Start of Material for this exercise

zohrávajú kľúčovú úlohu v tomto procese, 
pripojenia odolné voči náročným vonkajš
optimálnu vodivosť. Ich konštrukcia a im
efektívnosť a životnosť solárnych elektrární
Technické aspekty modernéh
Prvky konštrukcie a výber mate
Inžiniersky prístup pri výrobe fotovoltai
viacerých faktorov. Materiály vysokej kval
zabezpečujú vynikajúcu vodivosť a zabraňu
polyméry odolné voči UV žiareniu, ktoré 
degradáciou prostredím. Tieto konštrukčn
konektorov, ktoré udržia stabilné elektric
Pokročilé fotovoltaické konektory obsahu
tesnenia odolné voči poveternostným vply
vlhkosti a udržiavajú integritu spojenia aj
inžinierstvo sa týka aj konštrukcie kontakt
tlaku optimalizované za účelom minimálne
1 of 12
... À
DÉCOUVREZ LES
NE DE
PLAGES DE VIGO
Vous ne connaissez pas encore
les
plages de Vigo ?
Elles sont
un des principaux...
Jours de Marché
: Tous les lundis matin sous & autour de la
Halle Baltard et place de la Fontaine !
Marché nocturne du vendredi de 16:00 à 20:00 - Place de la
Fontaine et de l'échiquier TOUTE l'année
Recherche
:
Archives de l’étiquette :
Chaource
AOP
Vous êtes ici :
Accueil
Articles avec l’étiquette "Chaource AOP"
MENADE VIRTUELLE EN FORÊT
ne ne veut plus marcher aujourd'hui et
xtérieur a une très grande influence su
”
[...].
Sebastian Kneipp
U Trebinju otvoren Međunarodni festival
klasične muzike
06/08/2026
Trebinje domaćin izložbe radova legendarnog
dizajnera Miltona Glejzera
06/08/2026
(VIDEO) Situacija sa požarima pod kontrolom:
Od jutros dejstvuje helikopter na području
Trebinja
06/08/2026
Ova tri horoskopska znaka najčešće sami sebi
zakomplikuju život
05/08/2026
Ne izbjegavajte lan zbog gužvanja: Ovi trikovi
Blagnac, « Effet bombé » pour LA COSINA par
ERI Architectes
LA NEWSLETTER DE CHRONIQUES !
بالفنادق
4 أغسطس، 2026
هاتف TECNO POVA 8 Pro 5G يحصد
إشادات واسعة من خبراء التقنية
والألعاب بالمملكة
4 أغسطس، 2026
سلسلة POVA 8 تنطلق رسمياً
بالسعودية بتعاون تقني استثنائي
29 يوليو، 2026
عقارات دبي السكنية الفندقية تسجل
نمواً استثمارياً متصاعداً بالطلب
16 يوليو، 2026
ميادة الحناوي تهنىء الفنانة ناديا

End of Material for this exercise

What the task asks: Copy each record from above without leaving any out.

Answer section:
zohrávajú kľúčovú úlohu v tomto procese, 
pripojenia odolné voči náročným vonkajš
optimálnu vodivosť. Ich konštrukcia a im
efektívnosť a životnosť solárnych elektrární
Technické aspekty modernéh
Prvky konštrukcie a výber mate
Inžiniersky prístup pri výrobe fotovoltai
viacerých faktorov. Materiály vysokej kval
zabezpečujú vynikajúcu vodivosť a zabraňu
polyméry odolné voči UV žiareniu, ktoré 
degradáciou prostredím. Tieto konštrukčn
konektorov, ktoré udržia stabilné elektric
Pokročilé fotovoltaické konektory obsahu
tesnenia odolné voči poveternostným vply
vlhkosti a udržiavajú integritu spojenia aj
inžinierstvo sa týka aj konštrukcie kontakt
tlaku optimalizované za účelom minimálne
1 of 12
... À
DÉCOUVREZ LES
NE DE
PLAGES DE VIGO
Vous ne connaissez pas encore
les
plages de Vigo ?
Elles sont
un des principaux...
Jours de Marché
: Tous les lundis matin sous & autour de la
Halle Baltard et place de la Fontaine !
Marché nocturne du vendredi de 16:00 à 20:00 - Place de la
Fontaine et de l'échiquier TOUTE l'année
Recherche
:
Archives de l’étiquette :
Chaource
AOP
Vous êtes ici :
Accueil
Articles avec l’étiquette "Chaource AOP"
MENADE VIRTUELLE EN FORÊT
ne ne veut plus marcher aujourd'hui et
xtérieur a une très grande influence su
”
[...].
Sebastian Kneipp
U Trebinju otvoren Međunarodni festival
klasične muzike
06/08/2026
Trebinje domaćin izložbe radova legendarnog
dizajnera Miltona Glejzera
06/08/2026
(VIDEO) Situacija sa požarima pod kontrolom:
Od jutros dejstvuje helikopter na području
Trebinja
06/08/2026
Ova tri horoskopska znaka najčešće sami sebi
zakomplikuju život
05/08/2026
Ne izbjegavajte lan zbog gužvanja: Ovi trikovi
Blagnac, « Effet bombé » pour LA COSINA par
ERI Architectes
LA NEWSLETTER DE CHRONIQUES !
بالفنادق
4 أغسطس، 2026
هاتف TECNO POVA 8 Pro 5G يحصد
إشادات واسعة من خبراء التقنية
والألعاب بالمملكة
4 أغسطس، 2026
سلسلة POVA 8 تنطلق رسمياً
بالسعودية بتعاون تقني استثنائي
29 يوليو، 2026
عقارات دبي السكنية الفندقية تسجل
نمواً استثمارياً متصاعداً بالطلب
16 يوليو، 2026
ميادة الحناوي تهنىء الفنانة ناديا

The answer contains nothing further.